- **ABOUT THIS EXERCISE**
Return the data below exactly, but only from the line containing "Przeczytałem i podoba" through the line containing "хранить, и рыбу, и", with both of those lines included.

Stored entries:
-- -- --

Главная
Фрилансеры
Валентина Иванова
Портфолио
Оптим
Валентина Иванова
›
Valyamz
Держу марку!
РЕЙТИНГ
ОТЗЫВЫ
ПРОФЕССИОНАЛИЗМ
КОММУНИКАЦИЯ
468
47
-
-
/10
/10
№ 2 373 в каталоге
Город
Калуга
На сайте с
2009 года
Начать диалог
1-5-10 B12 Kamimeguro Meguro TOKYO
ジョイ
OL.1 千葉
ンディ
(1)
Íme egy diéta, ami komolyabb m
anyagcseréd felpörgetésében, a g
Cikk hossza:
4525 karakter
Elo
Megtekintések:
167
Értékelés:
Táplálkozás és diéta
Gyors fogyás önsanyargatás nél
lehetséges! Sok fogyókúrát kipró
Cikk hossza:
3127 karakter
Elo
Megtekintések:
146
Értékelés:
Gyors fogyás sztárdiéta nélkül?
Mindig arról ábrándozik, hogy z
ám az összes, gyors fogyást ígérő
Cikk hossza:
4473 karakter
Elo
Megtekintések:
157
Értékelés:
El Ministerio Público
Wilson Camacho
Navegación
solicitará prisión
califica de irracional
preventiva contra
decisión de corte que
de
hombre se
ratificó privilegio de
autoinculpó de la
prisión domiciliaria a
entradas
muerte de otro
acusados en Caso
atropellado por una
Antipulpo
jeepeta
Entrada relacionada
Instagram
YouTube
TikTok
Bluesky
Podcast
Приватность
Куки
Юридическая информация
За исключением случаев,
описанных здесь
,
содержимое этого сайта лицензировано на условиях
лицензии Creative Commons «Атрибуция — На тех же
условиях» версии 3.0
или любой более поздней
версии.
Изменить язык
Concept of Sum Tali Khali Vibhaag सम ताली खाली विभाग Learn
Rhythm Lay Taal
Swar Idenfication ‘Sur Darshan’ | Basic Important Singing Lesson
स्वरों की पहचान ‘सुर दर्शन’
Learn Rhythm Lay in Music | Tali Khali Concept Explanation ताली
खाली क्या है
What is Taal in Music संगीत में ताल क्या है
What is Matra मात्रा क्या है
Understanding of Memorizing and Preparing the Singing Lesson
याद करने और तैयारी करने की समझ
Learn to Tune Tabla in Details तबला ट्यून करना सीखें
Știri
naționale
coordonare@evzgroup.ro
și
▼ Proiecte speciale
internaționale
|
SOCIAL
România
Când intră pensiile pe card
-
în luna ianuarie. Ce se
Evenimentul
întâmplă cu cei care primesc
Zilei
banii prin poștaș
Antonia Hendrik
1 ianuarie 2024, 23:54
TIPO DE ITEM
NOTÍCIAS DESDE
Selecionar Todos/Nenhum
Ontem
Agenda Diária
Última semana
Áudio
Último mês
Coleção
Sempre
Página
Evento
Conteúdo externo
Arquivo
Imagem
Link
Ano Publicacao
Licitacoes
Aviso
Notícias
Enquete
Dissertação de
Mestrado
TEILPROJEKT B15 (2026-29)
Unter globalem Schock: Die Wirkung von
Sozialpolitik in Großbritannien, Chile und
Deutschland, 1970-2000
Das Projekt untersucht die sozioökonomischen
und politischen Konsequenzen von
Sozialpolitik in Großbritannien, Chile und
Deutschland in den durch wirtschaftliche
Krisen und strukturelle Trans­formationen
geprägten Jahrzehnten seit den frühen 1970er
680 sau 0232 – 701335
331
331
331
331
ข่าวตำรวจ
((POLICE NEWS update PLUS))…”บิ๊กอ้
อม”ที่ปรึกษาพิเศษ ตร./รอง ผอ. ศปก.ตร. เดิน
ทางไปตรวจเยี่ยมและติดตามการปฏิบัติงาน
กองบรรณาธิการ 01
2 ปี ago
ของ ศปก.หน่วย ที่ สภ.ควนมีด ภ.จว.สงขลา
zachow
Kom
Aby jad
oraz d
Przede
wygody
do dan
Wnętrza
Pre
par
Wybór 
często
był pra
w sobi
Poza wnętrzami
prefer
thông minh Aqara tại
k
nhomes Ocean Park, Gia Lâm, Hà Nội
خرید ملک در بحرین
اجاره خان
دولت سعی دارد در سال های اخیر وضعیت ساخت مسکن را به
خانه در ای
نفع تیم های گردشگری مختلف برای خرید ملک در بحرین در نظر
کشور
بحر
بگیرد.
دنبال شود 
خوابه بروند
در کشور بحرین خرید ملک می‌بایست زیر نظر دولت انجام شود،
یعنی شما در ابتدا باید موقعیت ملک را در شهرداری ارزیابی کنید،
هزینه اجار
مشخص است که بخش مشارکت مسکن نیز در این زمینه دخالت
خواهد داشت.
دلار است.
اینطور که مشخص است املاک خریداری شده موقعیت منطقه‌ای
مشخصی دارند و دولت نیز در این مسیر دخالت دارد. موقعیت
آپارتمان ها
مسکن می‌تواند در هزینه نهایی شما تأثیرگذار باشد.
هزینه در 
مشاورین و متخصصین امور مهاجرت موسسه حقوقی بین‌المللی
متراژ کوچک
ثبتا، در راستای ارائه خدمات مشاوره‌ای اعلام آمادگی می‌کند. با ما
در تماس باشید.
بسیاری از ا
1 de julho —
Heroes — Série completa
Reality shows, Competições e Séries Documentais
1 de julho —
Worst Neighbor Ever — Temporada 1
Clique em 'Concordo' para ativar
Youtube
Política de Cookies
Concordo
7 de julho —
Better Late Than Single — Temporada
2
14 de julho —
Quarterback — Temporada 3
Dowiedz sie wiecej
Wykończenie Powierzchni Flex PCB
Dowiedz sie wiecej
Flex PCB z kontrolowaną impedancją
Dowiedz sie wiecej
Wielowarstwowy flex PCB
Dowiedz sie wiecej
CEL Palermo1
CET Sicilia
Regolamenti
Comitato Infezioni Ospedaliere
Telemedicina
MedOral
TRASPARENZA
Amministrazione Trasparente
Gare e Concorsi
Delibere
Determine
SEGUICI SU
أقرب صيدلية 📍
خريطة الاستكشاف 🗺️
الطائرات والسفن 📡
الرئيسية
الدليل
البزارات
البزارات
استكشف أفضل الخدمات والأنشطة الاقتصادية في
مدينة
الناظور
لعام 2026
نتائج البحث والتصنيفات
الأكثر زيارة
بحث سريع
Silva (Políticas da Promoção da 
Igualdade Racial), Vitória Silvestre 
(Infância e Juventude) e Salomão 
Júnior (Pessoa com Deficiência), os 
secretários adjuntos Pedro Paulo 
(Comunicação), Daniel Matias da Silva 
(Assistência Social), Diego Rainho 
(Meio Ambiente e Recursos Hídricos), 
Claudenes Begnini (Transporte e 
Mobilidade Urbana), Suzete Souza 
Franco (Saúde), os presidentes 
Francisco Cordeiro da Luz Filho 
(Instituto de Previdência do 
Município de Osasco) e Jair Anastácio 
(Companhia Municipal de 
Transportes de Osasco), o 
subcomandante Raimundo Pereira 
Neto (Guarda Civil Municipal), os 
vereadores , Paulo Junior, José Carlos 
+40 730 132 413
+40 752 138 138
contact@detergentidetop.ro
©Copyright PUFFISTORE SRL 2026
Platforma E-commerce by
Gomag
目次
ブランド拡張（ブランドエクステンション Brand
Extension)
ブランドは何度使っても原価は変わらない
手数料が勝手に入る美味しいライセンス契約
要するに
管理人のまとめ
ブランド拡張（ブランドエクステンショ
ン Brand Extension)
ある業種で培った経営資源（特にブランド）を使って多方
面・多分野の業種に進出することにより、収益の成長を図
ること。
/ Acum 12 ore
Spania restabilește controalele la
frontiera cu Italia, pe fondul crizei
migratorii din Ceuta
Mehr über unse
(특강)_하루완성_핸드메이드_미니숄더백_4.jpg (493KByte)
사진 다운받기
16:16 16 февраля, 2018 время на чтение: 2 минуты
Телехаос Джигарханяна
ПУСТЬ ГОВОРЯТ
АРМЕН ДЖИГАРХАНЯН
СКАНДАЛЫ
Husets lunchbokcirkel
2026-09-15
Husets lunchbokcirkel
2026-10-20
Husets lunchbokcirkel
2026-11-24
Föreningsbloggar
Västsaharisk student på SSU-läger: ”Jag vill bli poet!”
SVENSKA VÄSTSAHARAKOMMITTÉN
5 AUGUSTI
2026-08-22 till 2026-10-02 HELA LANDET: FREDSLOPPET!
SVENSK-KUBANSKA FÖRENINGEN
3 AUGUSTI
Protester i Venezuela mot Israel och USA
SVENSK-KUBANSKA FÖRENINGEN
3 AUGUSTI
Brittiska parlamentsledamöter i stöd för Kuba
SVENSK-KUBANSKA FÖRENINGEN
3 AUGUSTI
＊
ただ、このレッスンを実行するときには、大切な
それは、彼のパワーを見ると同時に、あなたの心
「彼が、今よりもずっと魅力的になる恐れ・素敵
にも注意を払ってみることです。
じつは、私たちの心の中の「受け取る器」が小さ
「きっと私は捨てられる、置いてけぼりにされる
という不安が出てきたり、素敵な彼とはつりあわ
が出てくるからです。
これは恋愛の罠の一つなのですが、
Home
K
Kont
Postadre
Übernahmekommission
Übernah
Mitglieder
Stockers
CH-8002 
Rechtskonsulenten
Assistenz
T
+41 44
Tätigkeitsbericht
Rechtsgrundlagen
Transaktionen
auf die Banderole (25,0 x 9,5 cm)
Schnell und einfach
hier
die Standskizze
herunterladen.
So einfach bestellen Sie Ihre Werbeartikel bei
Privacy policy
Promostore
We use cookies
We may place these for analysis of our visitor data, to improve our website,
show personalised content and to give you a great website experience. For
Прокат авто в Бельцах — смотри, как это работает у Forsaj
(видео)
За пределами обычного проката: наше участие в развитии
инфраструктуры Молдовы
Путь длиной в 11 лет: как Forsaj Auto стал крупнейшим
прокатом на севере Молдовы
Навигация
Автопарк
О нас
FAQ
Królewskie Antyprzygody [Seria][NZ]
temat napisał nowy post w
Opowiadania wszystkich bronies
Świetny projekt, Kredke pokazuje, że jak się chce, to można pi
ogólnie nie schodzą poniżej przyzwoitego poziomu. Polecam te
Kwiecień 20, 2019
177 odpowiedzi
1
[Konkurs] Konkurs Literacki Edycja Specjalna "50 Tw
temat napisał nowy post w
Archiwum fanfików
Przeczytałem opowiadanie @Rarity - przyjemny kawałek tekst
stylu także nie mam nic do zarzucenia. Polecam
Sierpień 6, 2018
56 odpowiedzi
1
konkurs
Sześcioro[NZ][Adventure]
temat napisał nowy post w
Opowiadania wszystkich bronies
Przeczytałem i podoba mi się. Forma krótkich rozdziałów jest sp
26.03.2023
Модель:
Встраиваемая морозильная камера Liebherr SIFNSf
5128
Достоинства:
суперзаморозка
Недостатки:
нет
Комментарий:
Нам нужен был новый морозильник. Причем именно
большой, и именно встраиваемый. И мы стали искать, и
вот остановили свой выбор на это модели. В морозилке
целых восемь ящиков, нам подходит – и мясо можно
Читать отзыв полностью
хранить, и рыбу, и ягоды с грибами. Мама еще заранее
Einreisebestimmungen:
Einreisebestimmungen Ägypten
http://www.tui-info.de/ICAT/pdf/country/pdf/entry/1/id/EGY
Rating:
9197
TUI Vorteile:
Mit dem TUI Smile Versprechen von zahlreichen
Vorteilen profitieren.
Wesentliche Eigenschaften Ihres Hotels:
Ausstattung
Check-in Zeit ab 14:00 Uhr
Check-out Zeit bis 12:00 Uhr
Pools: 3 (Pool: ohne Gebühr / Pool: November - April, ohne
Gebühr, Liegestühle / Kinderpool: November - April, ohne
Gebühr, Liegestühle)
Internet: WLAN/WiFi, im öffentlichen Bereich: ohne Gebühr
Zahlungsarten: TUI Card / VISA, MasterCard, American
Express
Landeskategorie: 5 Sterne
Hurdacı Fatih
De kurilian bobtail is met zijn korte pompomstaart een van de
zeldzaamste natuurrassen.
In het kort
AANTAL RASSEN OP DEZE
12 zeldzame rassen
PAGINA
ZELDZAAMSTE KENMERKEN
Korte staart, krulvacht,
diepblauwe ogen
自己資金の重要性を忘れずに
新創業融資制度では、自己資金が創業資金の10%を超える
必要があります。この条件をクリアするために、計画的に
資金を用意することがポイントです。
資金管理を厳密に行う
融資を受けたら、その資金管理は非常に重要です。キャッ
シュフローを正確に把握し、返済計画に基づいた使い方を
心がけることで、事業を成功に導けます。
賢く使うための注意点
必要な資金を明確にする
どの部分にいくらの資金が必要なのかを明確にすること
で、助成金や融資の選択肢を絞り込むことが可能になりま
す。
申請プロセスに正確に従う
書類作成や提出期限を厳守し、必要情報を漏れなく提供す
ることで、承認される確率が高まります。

-- -- --

- **WRITTEN SOLUTION**
Przeczytałem i podoba mi się. Forma krótkich rozdziałów jest sp
26.03.2023
Модель:
Встраиваемая морозильная камера Liebherr SIFNSf
5128
Достоинства:
суперзаморозка
Недостатки:
нет
Комментарий:
Нам нужен был новый морозильник. Причем именно
большой, и именно встраиваемый. И мы стали искать, и
вот остановили свой выбор на это модели. В морозилке
целых восемь ящиков, нам подходит – и мясо можно
Читать отзыв полностью
хранить, и рыбу, и ягоды с грибами. Мама еще заранее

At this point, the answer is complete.